A video segmentation method, device and computer storage medium, mainly include extracting the image characteristic of the image frame from the video data of the goal video, and confirm the video origin-destination time stamp of the video fragment according to the image characteristic; extracting an audio endpoint from audio data of a target video, and determining an audio origin-destination timestamp of an audio fragment according to the audio endpoint; selectively updating the video origin-destination timestamp of the video segment according to the video origin-destination timestamp and the audio origin-destination timestamp; and slicing the target video according to the selectively updated video origin-destination timestamp to generate a target sub-video. Therefore, the invention can improve the integrity of the video segmentation content.

Description

Video segmentation method and device and computer storage medium
Technical Field
The embodiment of the invention relates to a video processing technology, in particular to a video segmentation method, a video segmentation device and a computer storage medium.
Background
Video slicing refers to slicing an original video according to a requirement to extract a required small portion of video clips from the original video.
At present, the most effective video segmentation method is to watch videos manually and segment the videos manually according to actual segmentation indexes in the watching process, however, the video segmentation method needs to consume a large amount of labor cost and time cost to execute, and the operation efficiency is low.
In view of this, how to improve the video segmentation quality and improve the video segmentation work efficiency is a technical subject to be solved by the present application.
Disclosure of Invention
In view of this, an object of the embodiments of the present invention is to provide a method, an apparatus, and a computer storage medium for video segmentation, which can ensure the integrity of video segmentation content, improve the video segmentation efficiency, and flexibly adjust the video segmentation precision.

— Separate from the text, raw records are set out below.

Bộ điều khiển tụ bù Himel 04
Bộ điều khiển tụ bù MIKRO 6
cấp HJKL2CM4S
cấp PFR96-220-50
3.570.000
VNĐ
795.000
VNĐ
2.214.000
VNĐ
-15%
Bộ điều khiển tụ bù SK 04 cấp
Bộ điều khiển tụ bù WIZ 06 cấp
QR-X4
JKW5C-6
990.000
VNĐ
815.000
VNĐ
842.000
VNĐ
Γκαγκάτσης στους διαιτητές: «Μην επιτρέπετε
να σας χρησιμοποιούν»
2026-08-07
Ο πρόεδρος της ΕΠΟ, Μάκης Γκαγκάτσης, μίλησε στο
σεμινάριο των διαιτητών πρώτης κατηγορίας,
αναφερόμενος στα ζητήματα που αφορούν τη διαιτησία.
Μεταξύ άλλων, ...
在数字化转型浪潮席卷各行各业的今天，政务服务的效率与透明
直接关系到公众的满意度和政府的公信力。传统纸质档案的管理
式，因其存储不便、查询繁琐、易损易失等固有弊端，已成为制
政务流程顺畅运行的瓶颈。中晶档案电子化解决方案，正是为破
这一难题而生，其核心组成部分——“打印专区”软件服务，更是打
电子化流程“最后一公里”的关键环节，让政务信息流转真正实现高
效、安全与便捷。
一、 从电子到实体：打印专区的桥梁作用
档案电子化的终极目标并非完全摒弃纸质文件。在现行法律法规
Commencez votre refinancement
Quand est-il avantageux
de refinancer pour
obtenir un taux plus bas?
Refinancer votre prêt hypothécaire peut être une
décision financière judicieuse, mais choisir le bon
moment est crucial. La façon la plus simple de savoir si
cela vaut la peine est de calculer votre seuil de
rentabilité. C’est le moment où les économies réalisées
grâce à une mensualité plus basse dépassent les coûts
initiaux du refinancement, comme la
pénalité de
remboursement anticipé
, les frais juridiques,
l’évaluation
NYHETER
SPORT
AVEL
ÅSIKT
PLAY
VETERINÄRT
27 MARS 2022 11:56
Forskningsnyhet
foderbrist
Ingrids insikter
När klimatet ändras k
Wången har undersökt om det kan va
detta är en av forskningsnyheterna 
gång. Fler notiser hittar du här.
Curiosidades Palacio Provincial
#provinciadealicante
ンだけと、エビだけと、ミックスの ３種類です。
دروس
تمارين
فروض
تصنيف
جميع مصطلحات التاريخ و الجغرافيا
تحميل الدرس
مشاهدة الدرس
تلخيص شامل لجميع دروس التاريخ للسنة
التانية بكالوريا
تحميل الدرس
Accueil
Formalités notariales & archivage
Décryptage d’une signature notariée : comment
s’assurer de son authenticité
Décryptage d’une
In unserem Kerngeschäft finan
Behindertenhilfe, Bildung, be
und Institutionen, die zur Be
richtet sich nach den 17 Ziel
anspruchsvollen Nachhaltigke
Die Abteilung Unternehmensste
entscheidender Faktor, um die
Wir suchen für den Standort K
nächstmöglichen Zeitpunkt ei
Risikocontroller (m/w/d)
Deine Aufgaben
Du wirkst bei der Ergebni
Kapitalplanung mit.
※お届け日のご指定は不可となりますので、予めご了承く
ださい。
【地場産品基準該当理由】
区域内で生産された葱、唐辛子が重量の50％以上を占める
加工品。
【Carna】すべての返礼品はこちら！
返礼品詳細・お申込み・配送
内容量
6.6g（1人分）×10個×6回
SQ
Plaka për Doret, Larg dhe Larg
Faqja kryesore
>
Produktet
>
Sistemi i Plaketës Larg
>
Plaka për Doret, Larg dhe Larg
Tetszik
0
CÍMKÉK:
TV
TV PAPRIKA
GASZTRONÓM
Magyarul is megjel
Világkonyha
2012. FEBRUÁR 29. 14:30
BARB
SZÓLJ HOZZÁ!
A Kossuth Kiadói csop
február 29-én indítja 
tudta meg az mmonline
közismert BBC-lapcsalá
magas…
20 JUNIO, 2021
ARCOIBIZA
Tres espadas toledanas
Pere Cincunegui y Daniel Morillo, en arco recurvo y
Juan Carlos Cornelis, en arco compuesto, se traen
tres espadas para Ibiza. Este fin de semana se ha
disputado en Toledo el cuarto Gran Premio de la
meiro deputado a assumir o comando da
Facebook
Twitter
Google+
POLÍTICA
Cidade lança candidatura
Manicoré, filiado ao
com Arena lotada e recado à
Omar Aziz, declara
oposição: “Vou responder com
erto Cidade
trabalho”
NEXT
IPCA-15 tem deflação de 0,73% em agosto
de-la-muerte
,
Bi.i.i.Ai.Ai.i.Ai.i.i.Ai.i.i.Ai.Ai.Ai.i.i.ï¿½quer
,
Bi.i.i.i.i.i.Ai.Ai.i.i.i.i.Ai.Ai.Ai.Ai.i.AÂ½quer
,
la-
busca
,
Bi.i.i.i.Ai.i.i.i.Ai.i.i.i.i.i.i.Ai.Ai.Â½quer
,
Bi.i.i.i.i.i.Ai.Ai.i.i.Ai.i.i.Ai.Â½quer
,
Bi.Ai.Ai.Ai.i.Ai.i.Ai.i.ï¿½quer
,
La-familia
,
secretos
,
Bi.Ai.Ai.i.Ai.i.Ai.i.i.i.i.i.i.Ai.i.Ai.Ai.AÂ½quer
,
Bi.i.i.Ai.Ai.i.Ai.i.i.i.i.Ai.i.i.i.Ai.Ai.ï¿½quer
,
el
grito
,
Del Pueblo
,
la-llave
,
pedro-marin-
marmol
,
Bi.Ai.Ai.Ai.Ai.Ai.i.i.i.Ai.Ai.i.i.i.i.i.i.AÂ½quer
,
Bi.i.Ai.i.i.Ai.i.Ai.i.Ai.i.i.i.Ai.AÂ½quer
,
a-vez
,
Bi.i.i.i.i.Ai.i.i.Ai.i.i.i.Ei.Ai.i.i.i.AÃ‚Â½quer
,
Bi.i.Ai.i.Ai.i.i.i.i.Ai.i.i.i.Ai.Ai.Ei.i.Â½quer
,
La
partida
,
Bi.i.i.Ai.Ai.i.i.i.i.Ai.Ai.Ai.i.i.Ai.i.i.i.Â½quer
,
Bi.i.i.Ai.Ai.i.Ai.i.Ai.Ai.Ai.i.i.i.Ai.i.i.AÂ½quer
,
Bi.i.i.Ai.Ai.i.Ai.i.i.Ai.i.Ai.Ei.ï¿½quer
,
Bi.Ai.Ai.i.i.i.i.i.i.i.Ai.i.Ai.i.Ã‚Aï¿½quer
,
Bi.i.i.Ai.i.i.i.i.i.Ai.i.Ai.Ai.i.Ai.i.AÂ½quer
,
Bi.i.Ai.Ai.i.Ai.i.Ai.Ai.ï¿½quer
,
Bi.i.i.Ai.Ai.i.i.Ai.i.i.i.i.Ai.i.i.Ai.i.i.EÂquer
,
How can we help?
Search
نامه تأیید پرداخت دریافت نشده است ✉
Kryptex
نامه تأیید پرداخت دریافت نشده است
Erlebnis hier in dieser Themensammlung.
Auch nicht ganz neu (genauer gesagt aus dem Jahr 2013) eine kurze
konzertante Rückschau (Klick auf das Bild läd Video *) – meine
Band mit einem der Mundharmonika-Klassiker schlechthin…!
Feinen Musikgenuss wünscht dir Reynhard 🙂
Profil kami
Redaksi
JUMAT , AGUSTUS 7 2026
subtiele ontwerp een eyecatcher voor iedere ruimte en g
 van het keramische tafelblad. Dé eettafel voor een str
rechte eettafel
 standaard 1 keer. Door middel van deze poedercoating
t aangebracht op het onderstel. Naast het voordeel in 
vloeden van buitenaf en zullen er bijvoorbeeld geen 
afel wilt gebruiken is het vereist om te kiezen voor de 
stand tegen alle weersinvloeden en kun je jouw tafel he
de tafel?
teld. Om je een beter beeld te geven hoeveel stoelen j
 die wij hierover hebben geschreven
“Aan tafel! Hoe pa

According to a first aspect of the present invention, there is provided a video slicing method, comprising: extracting a plurality of image characteristics corresponding to a plurality of image frames from video data of a target video, and determining a video origin-destination timestamp of at least one video segment according to each image characteristic; extracting a plurality of audio endpoints from the audio data of the target video, and determining an audio origin-destination timestamp of at least one audio segment according to each audio endpoint; selectively updating the video origin-destination timestamp of the video segment according to the audio origin-destination timestamp and the video origin-destination timestamp; and segmenting the target video according to the selectively updated video origin-destination timestamp to generate at least one target sub-video.
According to a second aspect of the present invention, there is provided a computer storage medium having stored therein instructions for performing the steps of the video slicing method of the first aspect.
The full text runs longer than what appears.